To pracownicy, którzy według niemieckiego prawodawcy ze względu na swoją osobę lub funkcję są szczególnie narażeni na wypowiedzenie ze strony szefa. Do pierwszej kategorii należą np. kobiety w ciąży i po porodzie, osoby niepełnosprawne lub ci, którzy są w trakcie zdobywania wykształcenia zawodowego.

Do drugiej grupy zalicza się np. członków rad zakładowych lub innych gremiów reprezentujących interesy załóg lub pewnej grupy pracowników wobec pracodawcy. Osobom z obu grup szef może wypowiedzieć angaż wyłącznie za zgodą tych ciał lub urzędów. Wypowiedzenie bez takiej aprobaty jest nieważne. Z reguły uzyskanie takiej zgody jest trudne, a u kobiet w ciąży i po porodzie mało prawdopodobne. W innych przypadkach zależy od konkretnej sytuacji.

Ogólną protekcję przed wypowiedzeniem (allgemeiner Kündigungsschutz) zyskują ci, którzy pracują co najmniej sześć miesięcy w zakładzie zatrudniającym przynajmniej dziesięciu pracowników. Tym osobom firma może wymówić angaż z trzech przyczyn:

- ich zachowania, np. przestępstwa wobec pracodawcy,

- leżących po stronie pracownika (długotrwała choroba uniemożliwiająca wykonanie czynności wymaganych w pracy),

- leżących po stronie zakładu, np. likwidacja stanowiska.

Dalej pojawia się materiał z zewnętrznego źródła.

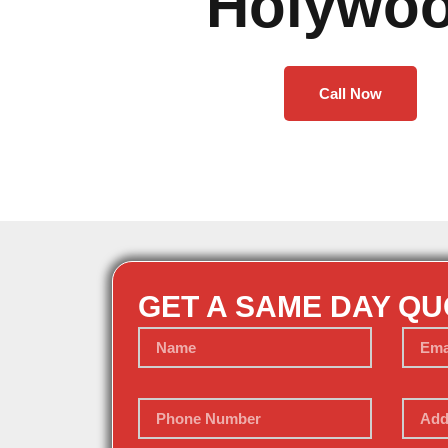
Holywo
Call Now
GET A SAME DAY Q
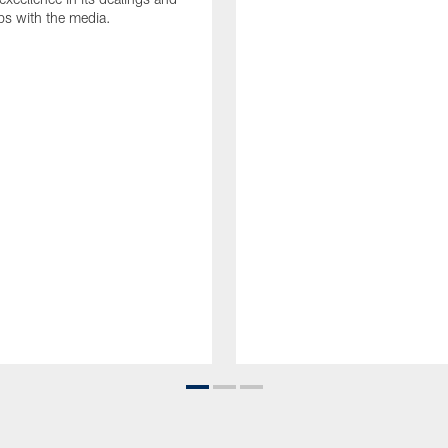
ips with the media.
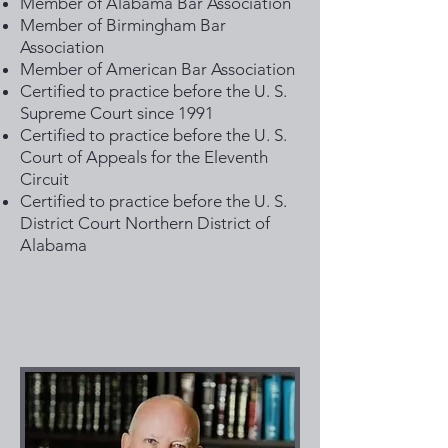
Member of Alabama Bar Association
Member of Birmingham Bar
Association
Member of American Bar Association
Certified to practice before the U. S.
Supreme Court since 1991
Certified to practice before the U. S.
Court of Appeals for the Eleventh
Circuit
Certified to practice before the U. S.
District Court Northern District of
Alabama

Pracodawca musi udowodnić istnienie takiego powodu. Z reguły przy wypowiedzeniu z uwagi na naganne zachowania konieczne jest, aby szef najpierw upomniał pracownika za właśnie takie samo postępowanie w przeszłości.

Przy wypowiedzeniu z przyczyn firmowych pracodawca musi też udowodnić, że dokonał właściwego wyboru. Przy porównywalnych funkcjach musi wypowiedzieć angaż temu, kto socjalnie ma najsilniejszą pozycję. Przy wyborze socjalnym zaś bierze pod uwagę wiele kryteriów, np. wiek zatrudnionych, ich sytuację rodzinną, zakładowy staż pracy.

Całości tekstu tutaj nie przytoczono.